**Requirement**
Repeat the records exactly. Leave out the pictures.

**Data provided**
· · ·

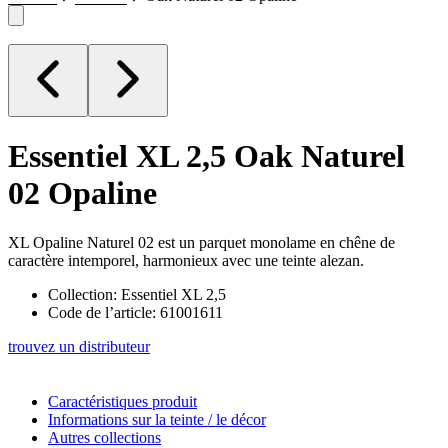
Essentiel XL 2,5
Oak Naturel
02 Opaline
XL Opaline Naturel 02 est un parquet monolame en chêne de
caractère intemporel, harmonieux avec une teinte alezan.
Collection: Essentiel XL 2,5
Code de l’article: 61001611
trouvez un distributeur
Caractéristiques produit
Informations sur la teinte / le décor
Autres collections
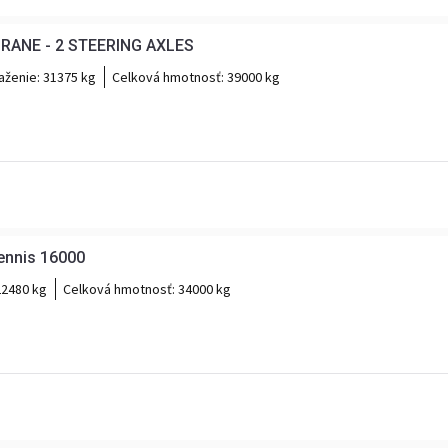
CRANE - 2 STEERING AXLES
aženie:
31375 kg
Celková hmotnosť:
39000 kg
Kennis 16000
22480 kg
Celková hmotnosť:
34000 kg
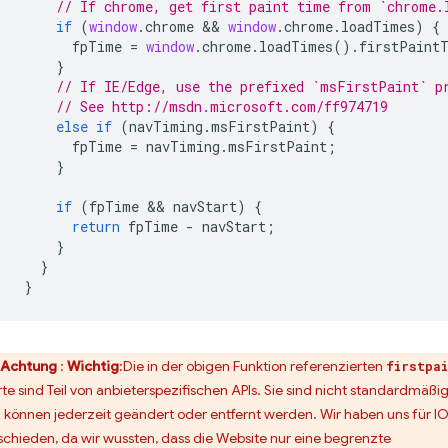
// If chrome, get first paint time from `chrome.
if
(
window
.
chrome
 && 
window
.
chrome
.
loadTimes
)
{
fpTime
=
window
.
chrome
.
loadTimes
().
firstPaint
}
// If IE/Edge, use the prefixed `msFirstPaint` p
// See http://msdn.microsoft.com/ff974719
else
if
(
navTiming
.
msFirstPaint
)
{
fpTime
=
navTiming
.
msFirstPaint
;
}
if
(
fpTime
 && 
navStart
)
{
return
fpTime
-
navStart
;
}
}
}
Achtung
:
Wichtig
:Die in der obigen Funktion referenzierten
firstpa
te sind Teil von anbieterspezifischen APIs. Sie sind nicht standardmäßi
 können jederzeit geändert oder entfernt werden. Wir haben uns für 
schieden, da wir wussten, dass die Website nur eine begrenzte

· · ·

**Task answer**
Essentiel XL 2,5
Oak Naturel
02 Opaline
XL Opaline Naturel 02 est un parquet monolame en chêne de
caractère intemporel, harmonieux avec une teinte alezan.
Collection: Essentiel XL 2,5
Code de l’article: 61001611
trouvez un distributeur
Caractéristiques produit
Informations sur la teinte / le décor
Autres collections
CRANE - 2 STEERING AXLES
aženie:
31375 kg
Celková hmotnosť:
39000 kg
Kennis 16000
22480 kg
Celková hmotnosť:
34000 kg
// If chrome, get first paint time from `chrome.
if
(
window
.
chrome
 && 
window
.
chrome
.
loadTimes
)
{
fpTime
=
window
.
chrome
.
loadTimes
().
firstPaint
}
// If IE/Edge, use the prefixed `msFirstPaint` p
// See http://msdn.microsoft.com/ff974719
else
if
(
navTiming
.
msFirstPaint
)
{
fpTime
=
navTiming
.
msFirstPaint
;
}
if
(
fpTime
 && 
navStart
)
{
return
fpTime
-
navStart
;
}
}
}
Achtung
:
Wichtig
:Die in der obigen Funktion referenzierten
firstpa
te sind Teil von anbieterspezifischen APIs. Sie sind nicht standardmäßi
 können jederzeit geändert oder entfernt werden. Wir haben uns für 
schieden, da wir wussten, dass die Website nur eine begrenzte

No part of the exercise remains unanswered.